Municipales : résultats contrastés et conséquences politiques
Les résultats des municipales, qui seront aussi discutés au bureau politique, offrent un tableau contrasté pour LR. Malgré des défaites dans plusieurs grandes villes, le parti revendique la « première force politique en France » et souligne la conquête de bastions de gauche, citant des victoires locales à Clermont-Ferrand, Besançon, Brest, Cherbourg et Tulle.

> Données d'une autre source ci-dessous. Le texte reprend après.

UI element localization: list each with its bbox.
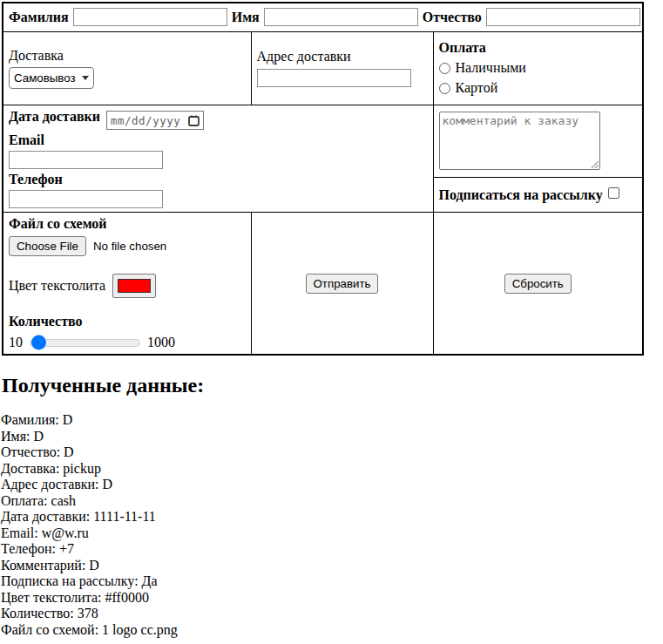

Un proche de Bruno Retailleau se félicite : « Nos concurrents internes pensaient qu’on allait se planter, ils ont dû passer une mauvaise soirée dimanche. » Cette lecture se heurte toutefois aux contre-performances enregistrées à Paris, Lyon ou Marseille, villes dont la défaite est considérée comme problématique pour afficher une dynamique nationale.
Le dossier niçois illustre les tensions stratégiques : à quelques jours du second tour, Bruno Retailleau et d’autres cadres LR n’ont pas soutenu Christian Estrosi, laissant la question d’une éventuelle alliance ou d’une posture face au Rassemblement national au cœur des critiques. Pour certains dirigeants, ce choix peut être perçu comme un adoubement indirect de la stratégie d’alliance avec le RN, défendue publiquement par Éric Ciotti depuis 2024.
Les réactions ne se sont pas fait attendre : Valérie Pécresse a déclaré sur RTL que « nous ne pouvons pas continuer dans cette ambiguïté », tandis que Michel Barnier a estimé sur TF1 que LR ne doit pas « servir de béquille à l’extrême droite ». Ces prises de position illustrent la nécessité pour le parti de clarifier à la fois son mode de désignation et sa ligne politique pour 2027.
Au-delà du choix procédural, la direction devra arbitrer entre des stratégies convergentes et concurrentes : rassembler large en s’ouvrant à d’autres forces du centre et de la droite, ou consolider un socle militant interne avant d’aller chercher l’électorat plus large. Le bureau politique de mardi devrait préciser les options qui seront mises au vote des adhérents en avril, mais il laisse déjà apparaître l’ampleur des débats à venir au sein de LR.